Kemiskinan bahkan masih menjadi momok terbesar umat Islam di negeri kepulauan nan luas ini. Sejak zaman penjajahan Belanda hingga saat ini. Di era reformasi keadaan umat yang miskin tidak lebih baik. Padahal dari kemiskinan itulah segala hal bermula. Tak bisa memenuhi kecukupan makan, sandang, dan papan. Kesehatan rendah. Taraf pendidikan di bawah standar, bahkan ada yang tak bersekolah. Kondisi kesejahteraan pun tak memenuhi harapan hidup. Hidup umat jadi serba marginal.

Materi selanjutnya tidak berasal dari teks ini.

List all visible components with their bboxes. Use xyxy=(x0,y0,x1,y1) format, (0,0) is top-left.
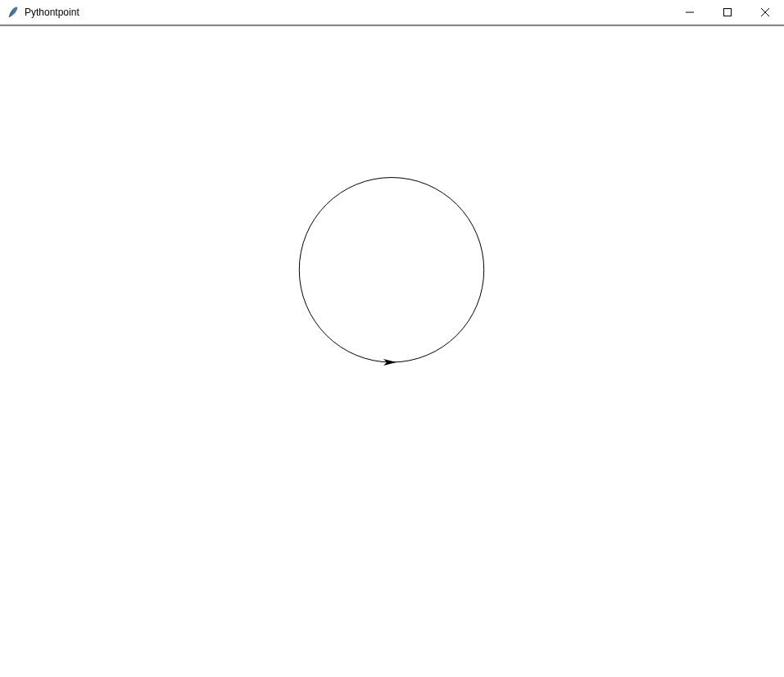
minimize-button[interactable] xyxy=(671,0,709,24)
titlebar: Pythontpoint xyxy=(0,0,784,25)
window-controls xyxy=(671,0,784,24)
window-title: Pythontpoint xyxy=(25,7,671,18)
maximize-button[interactable] xyxy=(709,0,746,24)
close-button[interactable] xyxy=(746,0,784,24)
turtle-canvas xyxy=(0,26,784,677)
tk-feather-icon xyxy=(7,6,20,19)
svg-rect-1 xyxy=(724,8,732,16)
turtle-canvas-container xyxy=(0,25,784,677)
drawn-circle xyxy=(299,178,483,362)
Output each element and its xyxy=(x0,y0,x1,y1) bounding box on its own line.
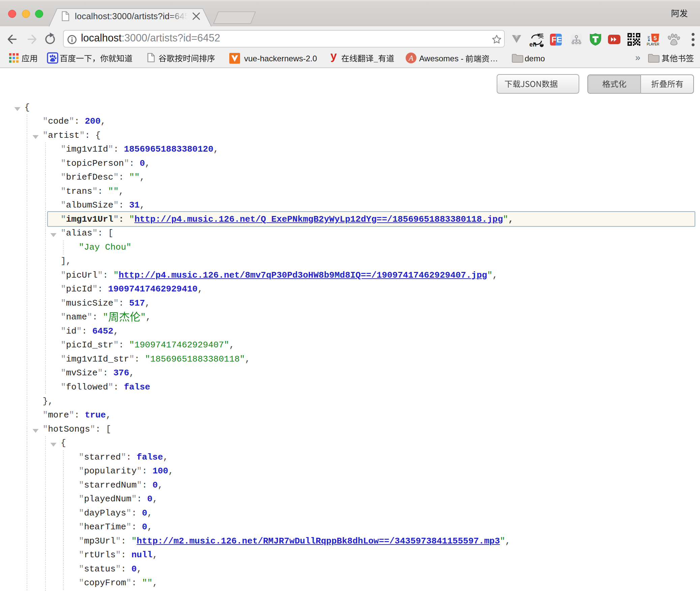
svg-text:5: 5 xyxy=(653,35,657,41)
svg-text:E: E xyxy=(557,35,562,44)
svg-text:PLAYER: PLAYER xyxy=(647,42,659,46)
svg-text:A: A xyxy=(408,54,414,62)
svg-text:F: F xyxy=(552,35,557,44)
svg-text:en: en xyxy=(529,41,536,48)
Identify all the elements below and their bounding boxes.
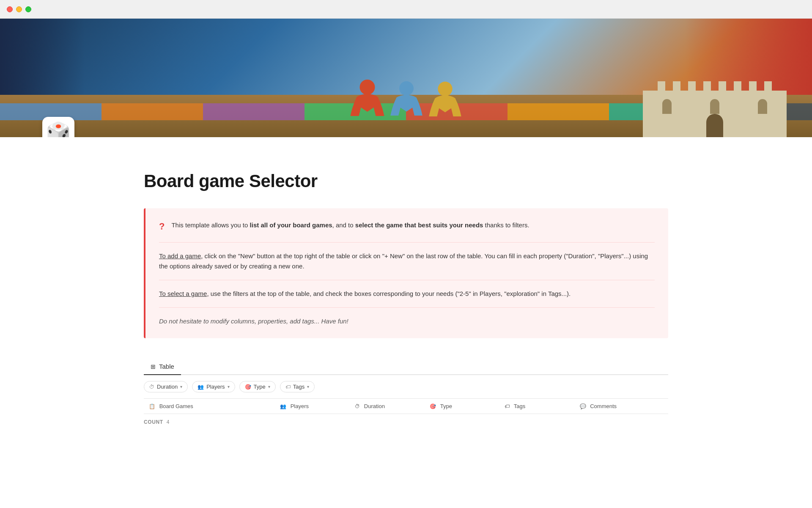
callout-select-section: To select a game, use the filters at the… <box>159 289 655 299</box>
callout-intro-end: thanks to filters. <box>483 221 529 229</box>
type-chevron-icon: ▾ <box>268 384 270 389</box>
table-tab-label: Table <box>159 363 174 370</box>
svg-point-0 <box>360 80 375 95</box>
hero-banner: 🎲 <box>0 19 812 137</box>
callout-select-text: , use the filters at the top of the tabl… <box>207 290 571 297</box>
duration-filter-label: Duration <box>157 384 178 390</box>
page-title-section: Board game Selector <box>144 137 668 208</box>
duration-filter-icon: ⏱ <box>149 384 154 390</box>
filter-bar: ⏱ Duration ▾ 👥 Players ▾ 🎯 Type ▾ 🏷 Tags… <box>144 375 668 399</box>
col-board-games-label: Board Games <box>159 403 193 409</box>
svg-point-2 <box>438 82 452 96</box>
filter-tags-button[interactable]: 🏷 Tags ▾ <box>280 381 315 392</box>
tags-filter-label: Tags <box>293 384 304 390</box>
callout-intro-middle: , and to <box>332 221 355 229</box>
board-games-col-icon: 📋 <box>149 403 155 409</box>
callout-add-section: To add a game, click on the "New" button… <box>159 251 655 271</box>
table-tab-icon: ⊞ <box>151 363 156 370</box>
count-label: COUNT <box>144 419 163 425</box>
duration-col-icon: ⏱ <box>355 403 360 409</box>
type-col-icon: 🎯 <box>430 403 436 409</box>
col-header-comments: 💬 Comments <box>575 399 668 414</box>
filter-players-button[interactable]: 👥 Players ▾ <box>192 381 235 392</box>
callout-bold2: select the game that best suits your nee… <box>355 221 483 229</box>
svg-point-1 <box>399 81 414 96</box>
players-filter-icon: 👥 <box>198 384 204 390</box>
callout-box: ? This template allows you to list all o… <box>144 208 668 338</box>
players-col-icon: 👥 <box>280 403 286 409</box>
callout-italic-note: Do not hesitate to modify columns, prope… <box>159 316 655 326</box>
close-button[interactable] <box>7 6 13 12</box>
players-filter-label: Players <box>206 384 225 390</box>
count-row: COUNT 4 <box>144 414 668 430</box>
col-header-type: 🎯 Type <box>425 399 499 414</box>
callout-intro-text: This template allows you to <box>171 221 250 229</box>
page-title: Board game Selector <box>144 171 668 191</box>
duration-chevron-icon: ▾ <box>180 384 182 389</box>
callout-select-link: To select a game <box>159 290 207 297</box>
table-tabs: ⊞ Table <box>144 359 668 375</box>
players-chevron-icon: ▾ <box>228 384 230 389</box>
dice-icon: 🎲 <box>42 117 74 137</box>
table-tab[interactable]: ⊞ Table <box>144 359 181 375</box>
type-filter-icon: 🎯 <box>245 384 251 390</box>
col-header-board-games: 📋 Board Games <box>144 399 275 414</box>
count-value: 4 <box>167 419 170 425</box>
table-section: ⊞ Table ⏱ Duration ▾ 👥 Players ▾ 🎯 Type … <box>144 359 668 430</box>
data-table: 📋 Board Games 👥 Players ⏱ Duration 🎯 Typ… <box>144 399 668 414</box>
comments-col-icon: 💬 <box>580 403 586 409</box>
tags-col-icon: 🏷 <box>505 403 510 409</box>
callout-bold1: list all of your board games <box>250 221 332 229</box>
minimize-button[interactable] <box>16 6 22 12</box>
type-filter-label: Type <box>254 384 266 390</box>
callout-add-text: , click on the "New" button at the top r… <box>159 252 648 270</box>
col-comments-label: Comments <box>590 403 617 409</box>
meeples-decoration <box>348 78 464 124</box>
tags-filter-icon: 🏷 <box>285 384 291 390</box>
window-chrome <box>0 0 812 19</box>
filter-type-button[interactable]: 🎯 Type ▾ <box>239 381 276 392</box>
maximize-button[interactable] <box>25 6 31 12</box>
col-header-tags: 🏷 Tags <box>499 399 574 414</box>
col-duration-label: Duration <box>364 403 385 409</box>
col-header-duration: ⏱ Duration <box>350 399 425 414</box>
callout-question-icon: ? <box>159 221 165 232</box>
col-type-label: Type <box>440 403 452 409</box>
col-header-players: 👥 Players <box>275 399 350 414</box>
col-players-label: Players <box>291 403 309 409</box>
filter-duration-button[interactable]: ⏱ Duration ▾ <box>144 381 188 392</box>
callout-add-link: To add a game <box>159 252 201 260</box>
tags-chevron-icon: ▾ <box>307 384 309 389</box>
col-tags-label: Tags <box>514 403 525 409</box>
callout-intro: This template allows you to list all of … <box>171 220 529 230</box>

Karena serba marginal, umat Islam di negeri ini tak bertenaga. Tidak memiliki daya hidup yang kuat, apalagi di atas standar. Kekuatannya sebatas demografis, itu pun terfragmentasi. Lebih sebagai kekuatan semu seperti gincu. Tampak dahsyat dari luar, tapi bagaikan genangan danau.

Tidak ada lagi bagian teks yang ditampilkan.